At the same time, GLIDE has been on the front line of virtually every prominent civil and human rights struggle of the last half century – from the Vietnam War in the 1960s-70s, to the crack cocaine epidemic of the 1980s, and the battle for LGBTQ equality throughout. As a longtime advocate for the poor and marginalized, GLIDE provides a framework for both personal and social transformation, changing attitudes and policies that perpetuate poverty and inequality. GLIDE’s unique position as a highly progressive institution beloved by people across the political spectrum makes it a true common ground for dialogue, cooperation and social change.
Join us in organizing for equality and beloved community for all people.

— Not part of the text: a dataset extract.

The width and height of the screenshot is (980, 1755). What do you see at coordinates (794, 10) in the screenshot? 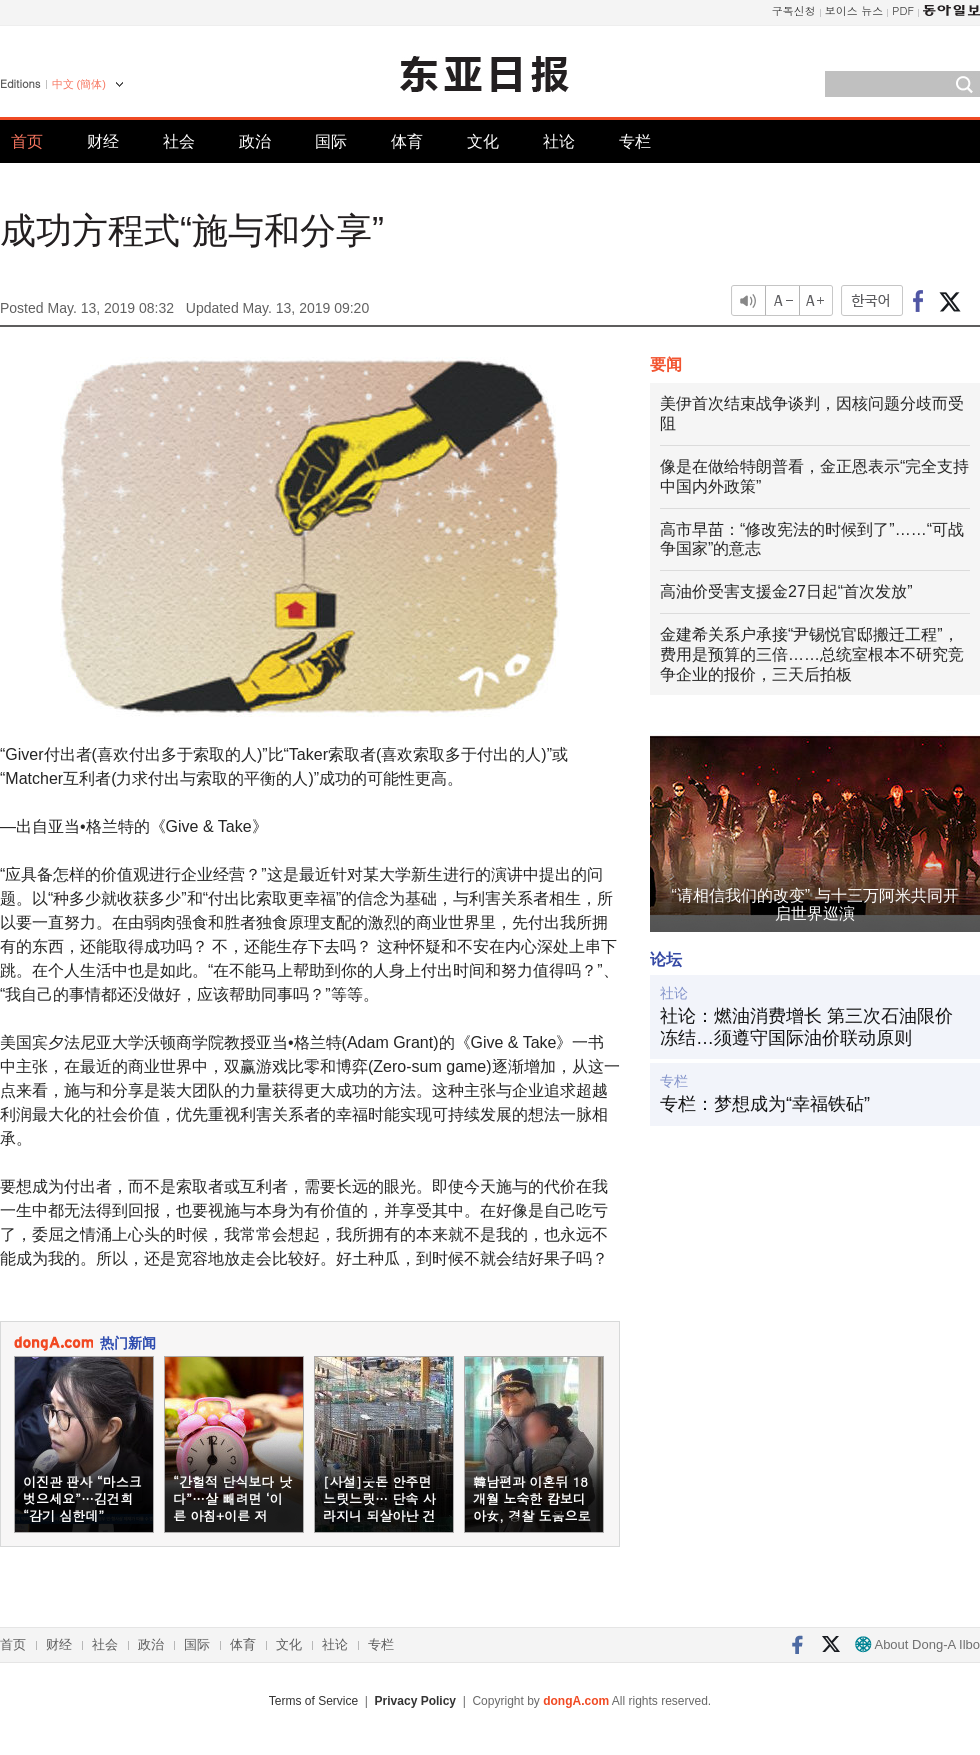 I see `구독신청` at bounding box center [794, 10].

As Co-Founder and Minister of Liberation of GLIDE, Reverend Cecil Williams has expanded the limits of spirituality, compassion and diversity for more than fifty years. An inexhaustible minister, author, social activist, lecturer, community leader and spokesperson for the poor and underserved, Reverend Williams is recognized as a national leader at the forefront of the struggle for civil and human rights. His rousing ministry underscores his roots in liberation theology. His vision for the 21st-century church can be seen in GLIDE’s unique and powerful blend of spirituality, principled compassion and advocacy, and cutting-edge programs for those most in need. People of all races, ethnic backgrounds, cultures, social classes, ages, faiths and sexual orientations join together at every Sunday Celebration to experience the energy of spiritual liberation coupled with the fusion of jazz, blues and gospel performed by the renowned GLIDE Ensemble and The Change band. Rev. Williams is the author of I’m Alive: An Autobiography and No Hiding Place: Empowerment and Recovery for Our Troubled Communities, and co-author with spouse and GLIDE Co-Founder Janice Mirikitani of Beyond the Possible: 50 Years of Creating Radical Change in a Community Called GLIDE.

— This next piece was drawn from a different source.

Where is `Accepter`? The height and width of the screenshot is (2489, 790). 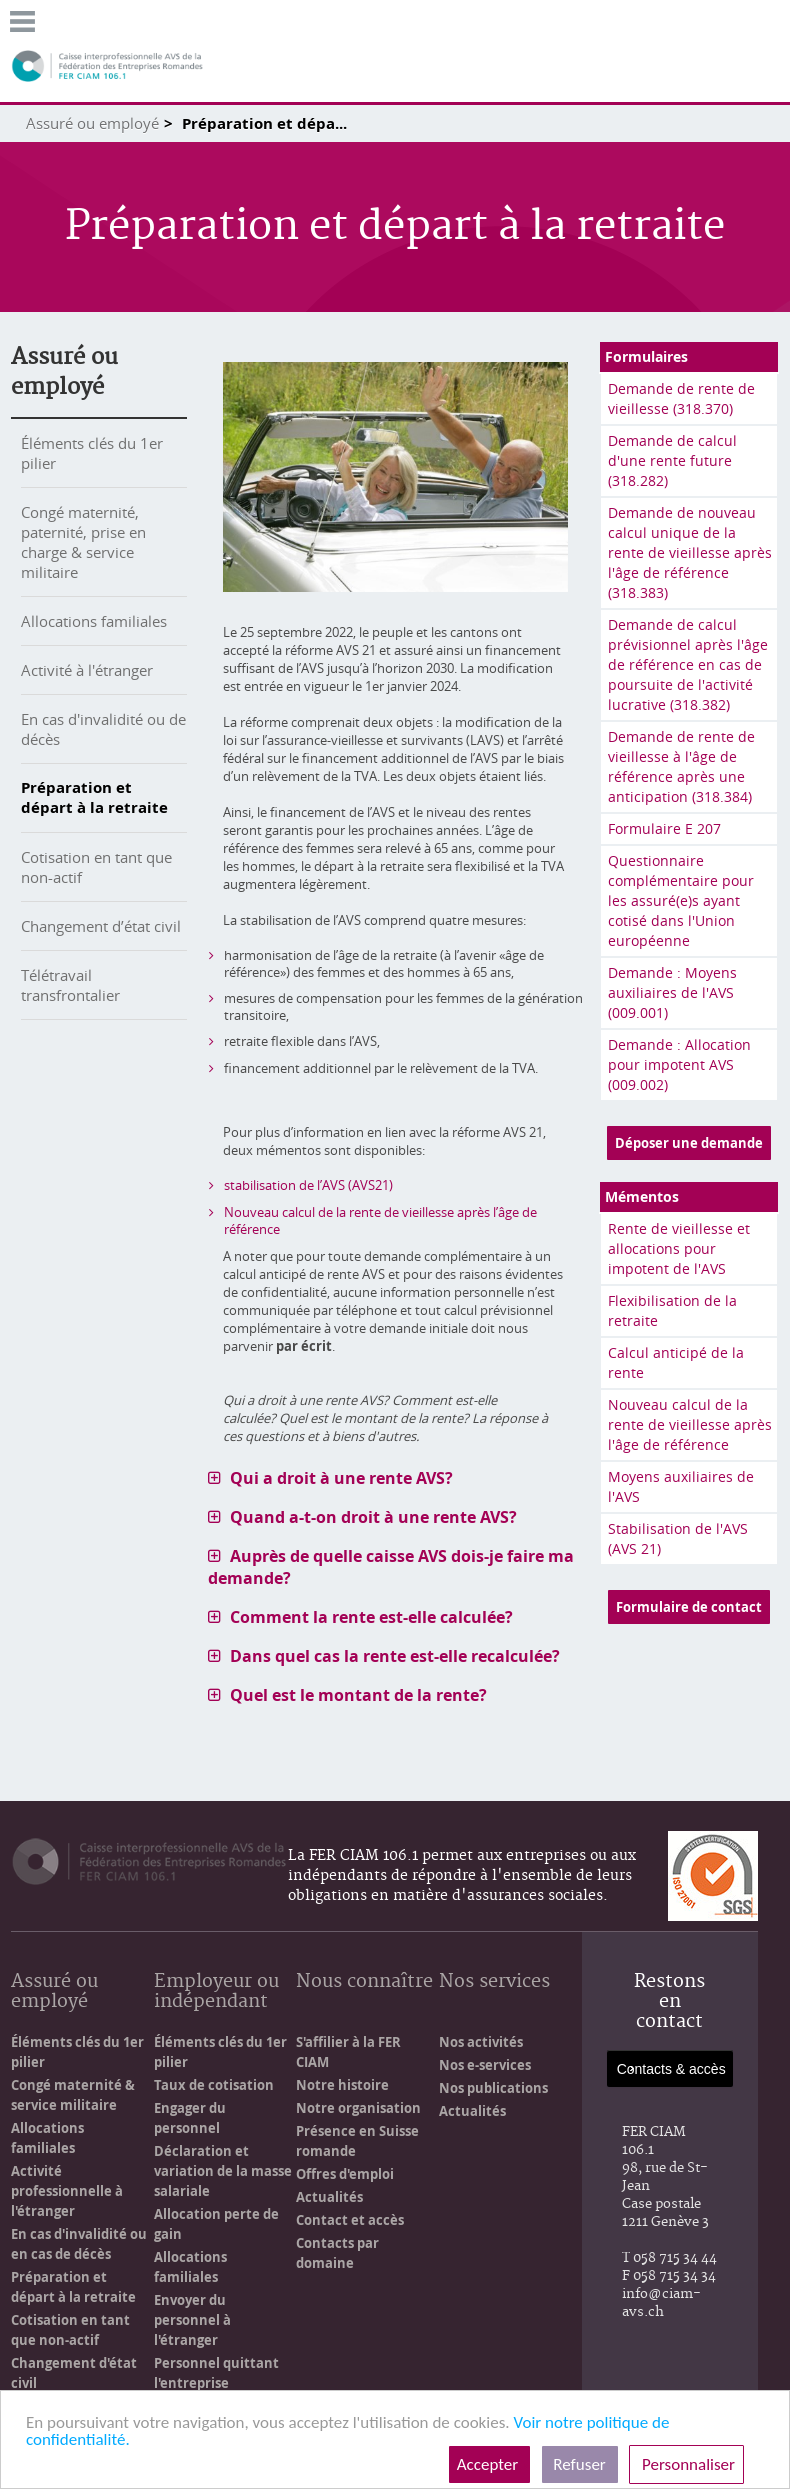 Accepter is located at coordinates (489, 2464).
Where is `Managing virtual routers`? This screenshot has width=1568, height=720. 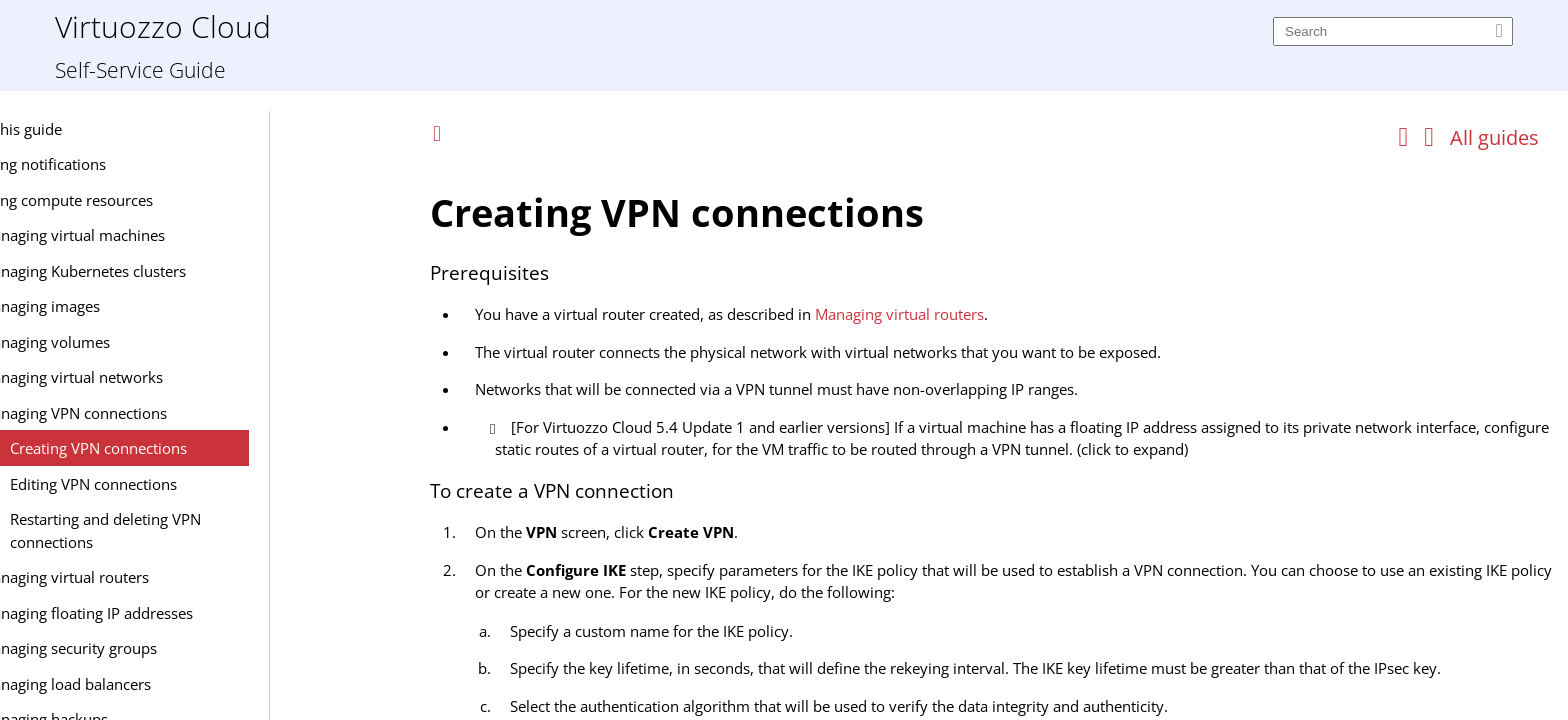 Managing virtual routers is located at coordinates (199, 577).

Janice Mirikitani is a poet, visionary, editor, administrator, community activist and Co-Founder of GLIDE, where in partnership with her husband, Reverend Cecil Williams, she has achieved worldwide recognition for groundbreaking programs that empower San Francisco’s poor and marginalized communities. A Sansei (third generation) Japanese American, Mirikitani and her family were confined in the Rohwer, Arkansas concentration camp during this country’s mass internment of Japanese Americans. She has sustained a decades-long passion to create programs for women and families struggling with issues of substance use, rape, incest, domestic violence, AIDS, single parenting, childcare, health and wellness, education and job development. In 2000, Mirikitani became San Francisco’s second Poet Laureate. She is the author of five books of poetry – Awake in the River; Shedding Silence; We, The Dangerous; Love Works; and Out of the Dust: New and Selected Poems – and editor of nine landmark anthologies providing platforms for writers of color, women, youth and children. Mirikitani is co-author with Rev. Cecil Williams of Beyond the Possible: 50 Years of Creating Radical Change in a Community Called GLIDE.